Ecommerce is a fast growing business; more and more companies are heading their way towards online business. The large profit margins and trade leads have been an imperative factor contributing to the thriving ecommerce market. Establishing an ecommerce business is a task that comprises of various stages but properly incepting it doesn't ensure its success. You must be wondering then what the determining factor of a successful ecommerce business is. The sales & leads generated and the satisfaction of the clients, this all could be found out by tracking the ecommerce transactions.
The transactions between an ecommerce business, customer and the bank constitute ecommerce transactions. These transactions ought to be secure and highly confidential.

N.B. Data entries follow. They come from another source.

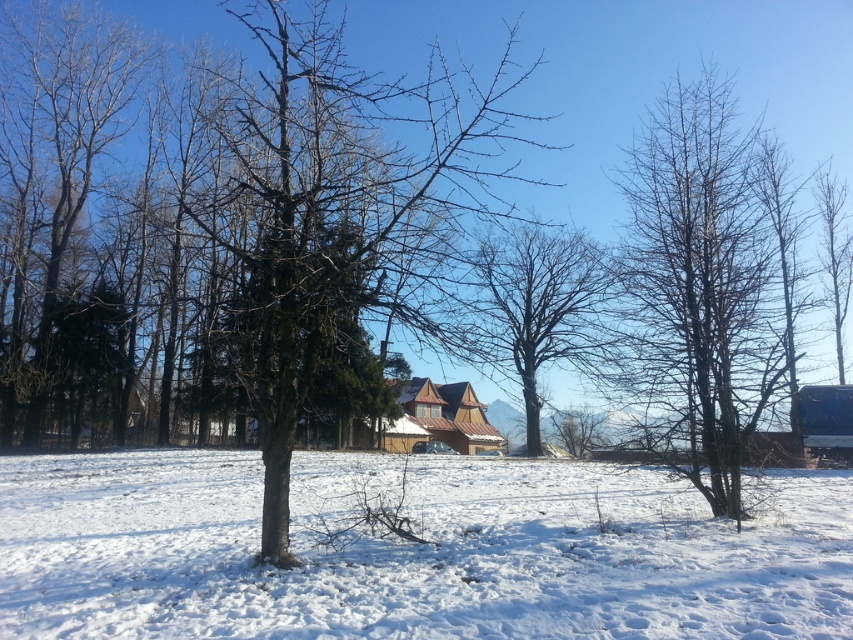 Is white fluffy snow at center closer to the viewer compared to brown rough bark tree at center?

That is True.

Does point (646, 632) come farther from viewer compared to point (291, 432)?

No, (646, 632) is closer to viewer.

You are a GUI agent. You are given a task and a screenshot of the screen. Output one action in this format:
    pyautogui.click(x=<x>, y=<y>)
    Task: Click on the white fluffy snow at center
    The image size is (853, 640).
    Given the screenshot: What is the action you would take?
    pyautogui.click(x=412, y=552)

Is white fluffy snow at center closer to camera compared to bare branches at center?

Yes.

Between white fluffy snow at center and bare branches at center, which one is positioned lower?

Positioned lower is white fluffy snow at center.

Does point (686, 580) come farther from viewer compared to point (698, 99)?

That is False.

The image size is (853, 640). Identify the location of white fluffy snow at center. point(412,552).

Does white fluffy snow at center have a lesser height compared to bare wood tree at left?

Yes, white fluffy snow at center is shorter than bare wood tree at left.

Which is behind, point (315, 630) or point (96, 86)?

Point (96, 86)

What do you see at coordinates (412, 552) in the screenshot? I see `white fluffy snow at center` at bounding box center [412, 552].

I want to click on white fluffy snow at center, so click(x=412, y=552). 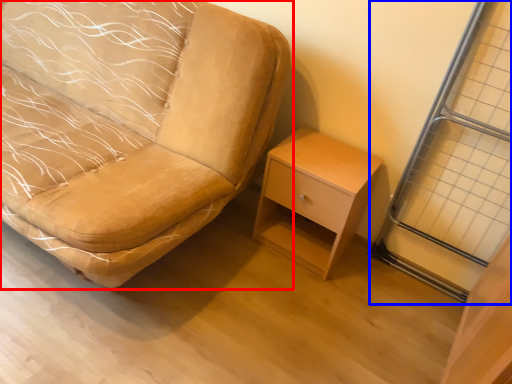 Question: Among these objects, which one is nearest to the camera, chair (highlighted by a red box) or screen door (highlighted by a blue box)?

Choices:
 (A) chair
 (B) screen door

Answer: (A) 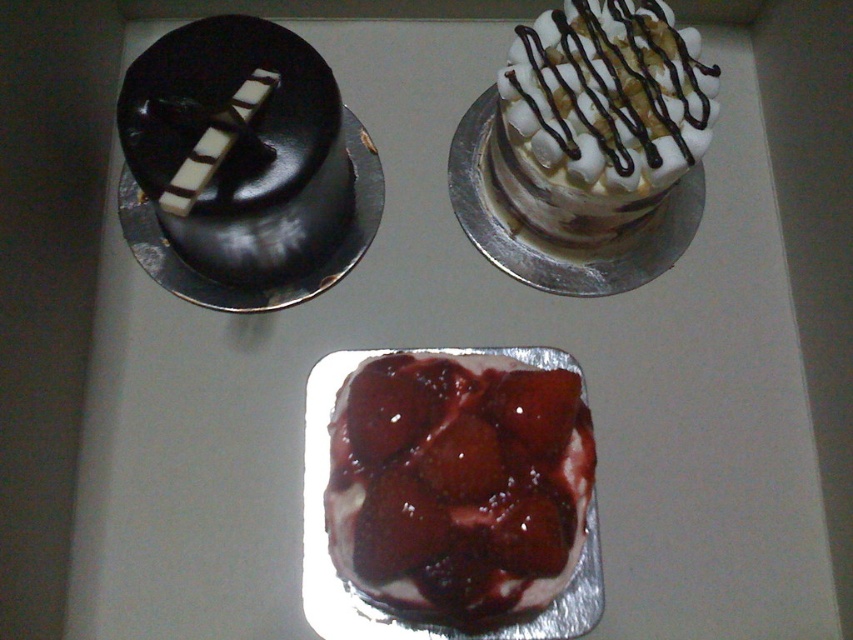 Question: Does semi-glossy white cake at center appear under white marshmallow cake at upper right?

Choices:
 (A) yes
 (B) no

Answer: (A)

Question: Which point appears farthest from the camera in this image?

Choices:
 (A) (323, 150)
 (B) (189, 196)

Answer: (A)

Question: Can you confirm if semi-glossy white cake at center is thinner than smooth chocolate cake at upper left?

Choices:
 (A) yes
 (B) no

Answer: (B)

Question: Which object is positioned farthest from the shiny dark chocolate cake at upper left?

Choices:
 (A) semi-glossy white cake at center
 (B) smooth chocolate cake at upper left

Answer: (A)

Question: Does white marshmallow cake at upper right have a lesser width compared to smooth chocolate cake at upper left?

Choices:
 (A) yes
 (B) no

Answer: (B)

Question: Which object appears closest to the camera in this image?

Choices:
 (A) smooth chocolate cake at upper left
 (B) semi-glossy white cake at center
 (C) shiny dark chocolate cake at upper left
 (D) white marshmallow cake at upper right

Answer: (B) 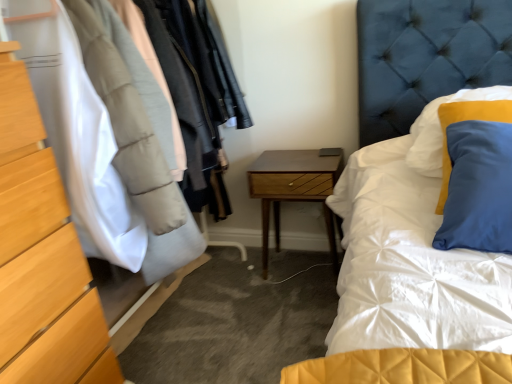 This screenshot has width=512, height=384. I want to click on free space in front of woodenmaterial/texturenightstand at center, so click(x=293, y=307). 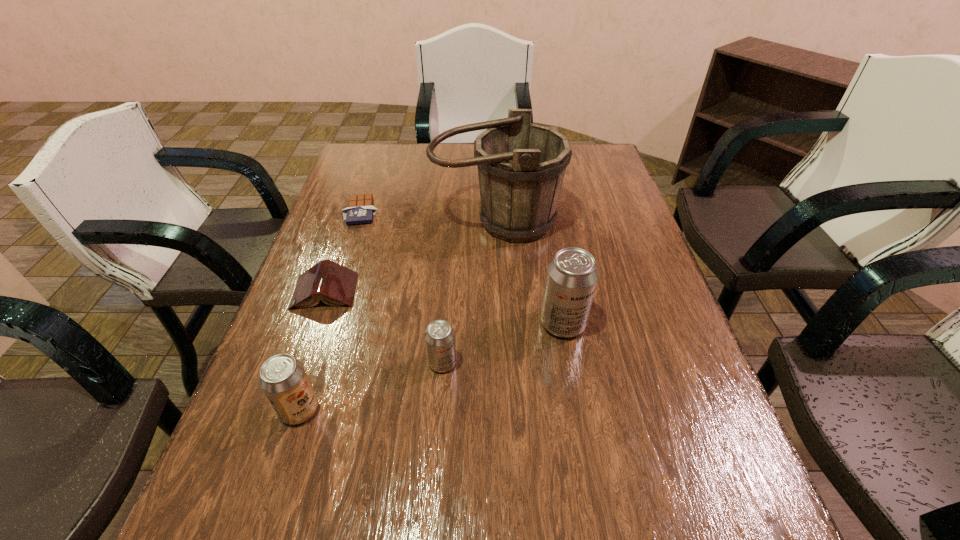 Locate an element on the screen. The image size is (960, 540). vacant space situated on the right of the second farthest beer can is located at coordinates (641, 363).

At what (x,y) coordinates should I click in order to perform the action: click on vacant space located on the left of the tallest beer can. Please return your answer as a coordinate pair (x, y). The image size is (960, 540). Looking at the image, I should click on (435, 323).

Where is `free location located on the right of the shortest object`? free location located on the right of the shortest object is located at coordinates coord(469,211).

At what (x,y) coordinates should I click in order to perform the action: click on free space located on the handle side of the tallest object. Please return your answer as a coordinate pair (x, y). Looking at the image, I should click on (501, 348).

You are a GUI agent. You are given a task and a screenshot of the screen. Output one action in this format:
    pyautogui.click(x=<x>, y=<y>)
    Task: Click on the vacant region located 0.270m on the front of the fifth tallest object
    Image resolution: width=960 pixels, height=540 pixels.
    Given the screenshot: What is the action you would take?
    pyautogui.click(x=281, y=416)

Find the location of `beer can present at the left edge`. beer can present at the left edge is located at coordinates (283, 379).

The width and height of the screenshot is (960, 540). What are the coordinates of `chocolate bar located in the left edge section of the desktop` in the screenshot? It's located at (360, 210).

I want to click on book that is at the left edge, so click(x=334, y=284).

Locate an element on the screen. free region at the near edge of the desktop is located at coordinates (583, 455).

This screenshot has width=960, height=540. I want to click on vacant space at the left edge, so click(321, 341). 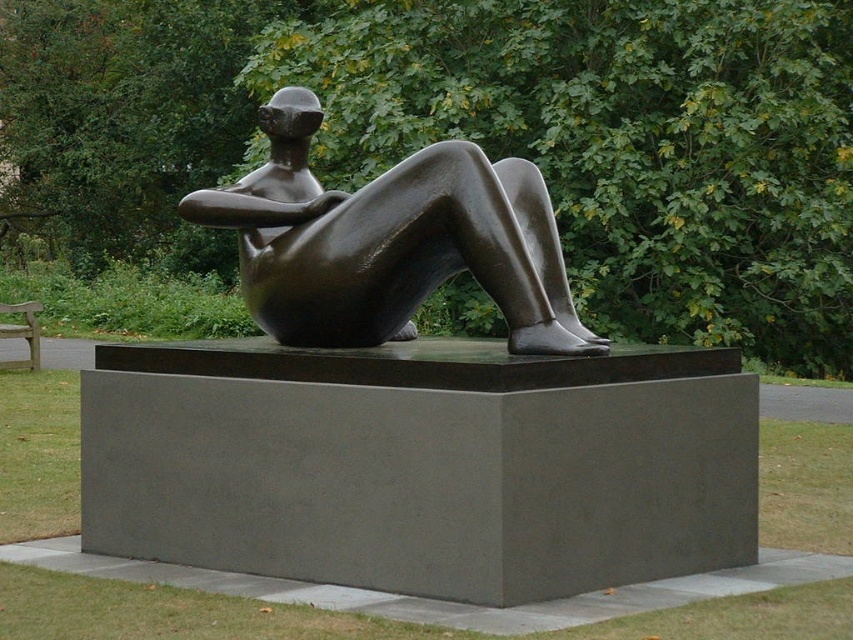 Question: Among these objects, which one is farthest from the camera?

Choices:
 (A) wooden park bench at left
 (B) bronze sculpture at center

Answer: (A)

Question: Observing the image, what is the correct spatial positioning of bronze sculpture at center in reference to wooden park bench at left?

Choices:
 (A) below
 (B) above

Answer: (B)

Question: Is bronze sculpture at center bigger than wooden park bench at left?

Choices:
 (A) no
 (B) yes

Answer: (B)

Question: Which object is closer to the camera taking this photo?

Choices:
 (A) wooden park bench at left
 (B) bronze sculpture at center

Answer: (B)

Question: Which point is closer to the camera?

Choices:
 (A) wooden park bench at left
 (B) bronze sculpture at center

Answer: (B)

Question: Is bronze sculpture at center closer to camera compared to wooden park bench at left?

Choices:
 (A) no
 (B) yes

Answer: (B) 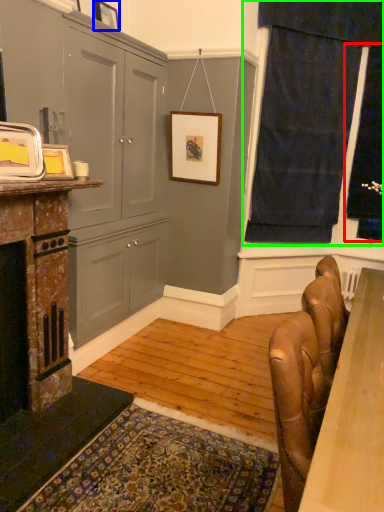 Question: Based on their relative distances, which object is nearer to window screen (highlighted by a red box)? Choose from picture frame (highlighted by a blue box) and curtain (highlighted by a green box).

Choices:
 (A) picture frame
 (B) curtain

Answer: (B) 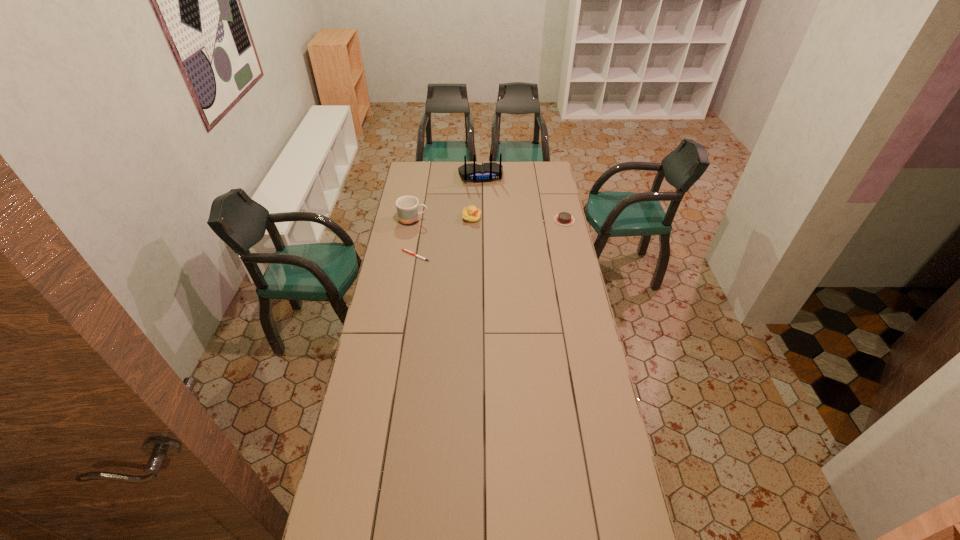 Identify the location of vacant space situated 0.090m on the front of the chocolate cake. (568, 237).

Find the location of a particular element. Image resolution: width=960 pixels, height=540 pixels. vacant area located at the face of the duckling is located at coordinates (533, 240).

What are the coordinates of `vacant region located 0.190m at the face of the duckling` in the screenshot? It's located at (511, 232).

What are the coordinates of `vacant space positioned 0.150m at the face of the duckling` in the screenshot? It's located at (504, 230).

Why is it essential to track ecommerce transactions?
Tracking down your ecommerce transactions is a key to analyze the progress of your online business. The data collected by tracking the ecommerce transactions is utilized for measuring the conversion rate. Google Analytics is the best ecommerce tracking service.
How do ecommerce tracking work?
The main process:
- Transaction is submitted to the server
- Data is received and processed :At this stage confirmation email as well cross checking of the credit card information takes place
- Receipt sent to the browser of the visitor
This step is a tricky one but is conducted very smoothly.
What kind of data is tracked?
- Transaction data: tax, shipping, etc
- Item data: product name, quantity, price, etc.
Things to avoid:
- Alpha numeric characters should be avoided in the data
- Currency identifier must not be added
Thus a systematic tracking program enables you to maintain concrete data that further helps in measuring the growth of the business.